Looks like we are basically saying the same thing!
It is entirely plausible that we are both in violent* agreement.
Regarding Hungary, it has been on TCR routes in recent years and there is guidance on routing in the country in the manual so it is clear there is no veto on going there. The reason they haven't routed there is that Romania is not in Schengen - so there would be border controls wherever you went to the south.
As I said before, we saw border controls spring up within Schengen pretty quickly back in March, so I'm not sure that it means much, but that's clearly the reason.
A basic principle of travel is that you are a guest in someone else's country and you have to take it on those terms, and fit in with their values, their dress codes, their laws, etc.
Yes, however the rules and laws in Hungary have changed since it was last on the route of the TCR. Part of being a guest in another's country is not turning up where you're unwanted... I would not do a TCR if it went through Hungary.
The ferries are basically a lot of stress. Especially when they open up other routes, which will likely happen if the race is able to go ahead at all. Partially this is my comfort zone, in that I don't like to have to make complex decisions when riding but it's not entirely that.
Firstly you have to make a call when you make a booking. If you make the booking early, more likely to get the wrong time. Leave it late and there might not be space.
When you've made it you have a hard deadline which = stress.
How does the check-in process work? How long do you need to allow? More stress.
One approach is to throw money at the problem and make 3 or 4 bookings to be sure of the optimal crossing, but that would be expensive and not open to all riders.
What will actually happen is that a lot of riders will get their partners to do the booking for them. Mostly these are not bad people and will probably otherwise obey the rules, but this kind of complex decision creates circumstances which invite cheating into the race.

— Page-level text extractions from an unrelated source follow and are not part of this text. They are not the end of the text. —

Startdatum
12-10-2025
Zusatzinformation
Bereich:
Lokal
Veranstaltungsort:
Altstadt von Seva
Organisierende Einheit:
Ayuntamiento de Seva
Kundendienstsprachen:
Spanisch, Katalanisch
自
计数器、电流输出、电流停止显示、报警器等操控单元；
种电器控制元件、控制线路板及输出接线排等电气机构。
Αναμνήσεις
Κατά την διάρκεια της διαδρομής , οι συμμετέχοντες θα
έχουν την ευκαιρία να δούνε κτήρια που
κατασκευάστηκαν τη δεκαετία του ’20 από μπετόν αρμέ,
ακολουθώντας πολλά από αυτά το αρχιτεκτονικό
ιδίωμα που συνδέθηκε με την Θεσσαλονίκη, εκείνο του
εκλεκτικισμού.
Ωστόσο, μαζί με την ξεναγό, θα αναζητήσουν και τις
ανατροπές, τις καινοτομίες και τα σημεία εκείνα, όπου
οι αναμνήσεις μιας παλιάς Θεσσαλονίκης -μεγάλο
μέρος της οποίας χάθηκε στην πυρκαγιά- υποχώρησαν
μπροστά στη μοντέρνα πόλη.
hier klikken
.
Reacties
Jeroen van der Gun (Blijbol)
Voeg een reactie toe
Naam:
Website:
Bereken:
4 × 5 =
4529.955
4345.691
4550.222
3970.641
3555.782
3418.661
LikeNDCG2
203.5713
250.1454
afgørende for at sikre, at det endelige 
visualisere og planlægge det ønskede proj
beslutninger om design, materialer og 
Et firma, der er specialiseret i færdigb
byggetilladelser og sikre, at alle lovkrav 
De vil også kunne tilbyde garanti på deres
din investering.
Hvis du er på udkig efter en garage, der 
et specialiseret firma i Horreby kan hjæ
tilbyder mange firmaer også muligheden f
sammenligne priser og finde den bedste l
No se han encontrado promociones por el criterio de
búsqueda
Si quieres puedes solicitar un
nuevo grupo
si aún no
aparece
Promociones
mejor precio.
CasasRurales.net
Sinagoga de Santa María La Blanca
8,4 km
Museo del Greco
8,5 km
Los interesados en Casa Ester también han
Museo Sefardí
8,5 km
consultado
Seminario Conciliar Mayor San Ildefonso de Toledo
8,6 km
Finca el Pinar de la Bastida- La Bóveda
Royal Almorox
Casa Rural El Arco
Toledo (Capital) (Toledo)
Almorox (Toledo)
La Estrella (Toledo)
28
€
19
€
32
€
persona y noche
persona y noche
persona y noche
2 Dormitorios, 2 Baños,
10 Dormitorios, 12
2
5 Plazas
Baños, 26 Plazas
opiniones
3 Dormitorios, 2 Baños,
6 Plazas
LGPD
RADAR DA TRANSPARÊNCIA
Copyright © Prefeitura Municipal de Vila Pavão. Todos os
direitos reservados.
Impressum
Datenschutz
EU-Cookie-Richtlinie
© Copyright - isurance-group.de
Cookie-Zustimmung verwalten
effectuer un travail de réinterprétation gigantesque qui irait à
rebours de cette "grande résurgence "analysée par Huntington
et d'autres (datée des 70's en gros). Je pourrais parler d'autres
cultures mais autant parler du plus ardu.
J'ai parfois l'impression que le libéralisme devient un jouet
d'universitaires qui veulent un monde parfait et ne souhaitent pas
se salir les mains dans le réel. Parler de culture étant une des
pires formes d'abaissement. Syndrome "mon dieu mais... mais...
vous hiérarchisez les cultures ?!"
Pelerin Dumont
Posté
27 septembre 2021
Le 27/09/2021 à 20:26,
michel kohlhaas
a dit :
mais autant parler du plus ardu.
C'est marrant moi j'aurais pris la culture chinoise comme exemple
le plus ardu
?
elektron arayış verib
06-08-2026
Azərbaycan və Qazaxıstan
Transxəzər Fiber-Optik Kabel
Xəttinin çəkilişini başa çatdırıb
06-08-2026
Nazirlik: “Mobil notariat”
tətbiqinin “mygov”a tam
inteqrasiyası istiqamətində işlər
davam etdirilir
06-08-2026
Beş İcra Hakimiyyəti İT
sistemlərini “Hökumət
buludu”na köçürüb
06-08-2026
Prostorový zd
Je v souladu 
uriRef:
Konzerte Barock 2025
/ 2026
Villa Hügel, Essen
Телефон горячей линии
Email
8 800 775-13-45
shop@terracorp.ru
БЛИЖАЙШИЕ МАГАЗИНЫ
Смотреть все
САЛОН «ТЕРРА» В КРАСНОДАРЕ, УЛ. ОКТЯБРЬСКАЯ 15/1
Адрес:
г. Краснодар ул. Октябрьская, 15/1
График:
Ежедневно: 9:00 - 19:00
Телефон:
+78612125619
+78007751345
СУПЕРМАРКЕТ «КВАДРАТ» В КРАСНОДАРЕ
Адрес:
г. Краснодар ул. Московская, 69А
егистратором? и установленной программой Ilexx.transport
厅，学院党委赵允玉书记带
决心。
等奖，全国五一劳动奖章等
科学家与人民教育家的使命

Missing a ferry in Bari and riding 6-7 hours to Brindisi is unlikely to be a winning strategy.
Agreed, the ferries are regular, but I wonder how much capacity they run at. I've used them in the past on my way to Krete, but I did so booking in advance. It's going to be an interesting element.
A brief search on greece-ferries.com shows that there are two a day from Bari to Igoumenitsa, but they are only 30 minutes apart in the evening. So missing a ferry would mean upto a 24 hour wait for the next departure. Where as from Brindisi there are two a day, at 1300 and 2100. Obviously this may change nearer the time, it may be the timetables aren't finalised. But if you miss the 2000 from Bari, then getting to Brindisi for 1300 the next day seems distinctly plausible. You'll arrive in Greece about the same time you'd be leaving Bari if you waited...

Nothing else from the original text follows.